Dir. Lenny Abrahamson | ★★★★☆
Based on the book by Emma Donoghue, Room is a screenplay adaptation of the gut-wrenchingly bleak story of Joy (Brie Larson), a young woman kidnapped and imprisoned by her psychotic abuser. She shares the tiny, soundproofed space with her spirited and oblivious five-year-old Jack (Jacob Tremblay), whose severely limited understanding of reality stretches only as far as the four walls into which he was born.
The duration and severity of their situation is revealed with deliberate slowness in opening scenes. They follow a routine of waking and exercising by running between two walls. They cook and bathe. Jack’s hair is long, and both of them are thin and pale.
They’ve been here a very long time, and to blissful Jack, “room” is the entire universe, with nothing outside of it but a magical vacuum from which their malevolent captor materialises each night.
Through this fug of hopelessness we still see a piercing sweetness between Joy and Jack, however. Her ongoing nightmare of several years comprises his childhood fairytale reality, and so she shields him from the truth of life outside the box.

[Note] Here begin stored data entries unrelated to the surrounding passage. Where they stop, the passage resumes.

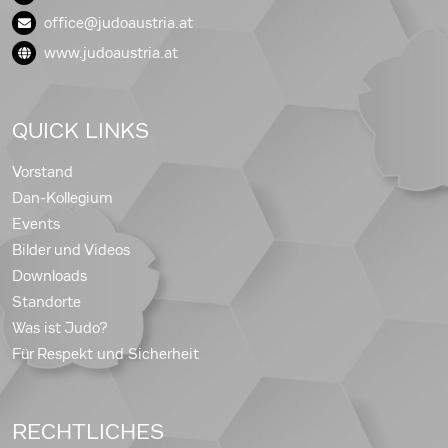
office@judoaustria.at
www.judoaustria.at
QUICK LINKS
Vorstand
Dan-Kollegium
Events
Bilder und Videos
Downloads
Standorte
Was ist Judo?
Für Respekt und Sicherheit
RECHTLICHES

Their inevitable escape comes long before the film’s end, and as the developmentally arrested and traumatised Joy is reunited with her family, we see Brie Larson’s performance lift off.
Jack’s painful-to-watch struggle to adapt to his new environment outside of the room in which he was raised is made credible by young Tremblay’s remarkable performance here too. Easily, his is one of the best child performances I’ve seen in film.
Upsetting and uplifting in equal measure, Room takes a cheese grater to your emotions and shaves them down to raw little stubs. An unimaginably tragic story and a tough watch, but one that’s buoyed by a real richness of human spirit.